_Task brief_
Lift out, unaltered, the lines of the material below between the line holding "未分類 (79, 916)" and the line holding "GrowthBar (148, 2198)", counting both.

_Records for processing_

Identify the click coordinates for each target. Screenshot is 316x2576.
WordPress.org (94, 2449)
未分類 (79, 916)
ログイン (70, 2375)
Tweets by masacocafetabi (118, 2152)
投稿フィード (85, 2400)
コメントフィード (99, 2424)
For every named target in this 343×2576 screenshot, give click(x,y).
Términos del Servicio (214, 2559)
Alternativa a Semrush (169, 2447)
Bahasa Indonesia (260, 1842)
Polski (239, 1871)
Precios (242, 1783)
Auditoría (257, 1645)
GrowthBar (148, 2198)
---
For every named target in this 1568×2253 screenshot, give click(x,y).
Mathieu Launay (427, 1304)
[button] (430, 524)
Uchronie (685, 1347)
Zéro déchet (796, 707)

_Response to this exercise_
未分類 (79, 916)
ログイン (70, 2375)
Tweets by masacocafetabi (118, 2152)
投稿フィード (85, 2400)
コメントフィード (99, 2424)
For every named target in this 343×2576 screenshot, give click(x,y).
Términos del Servicio (214, 2559)
Alternativa a Semrush (169, 2447)
Bahasa Indonesia (260, 1842)
Polski (239, 1871)
Precios (242, 1783)
Auditoría (257, 1645)
GrowthBar (148, 2198)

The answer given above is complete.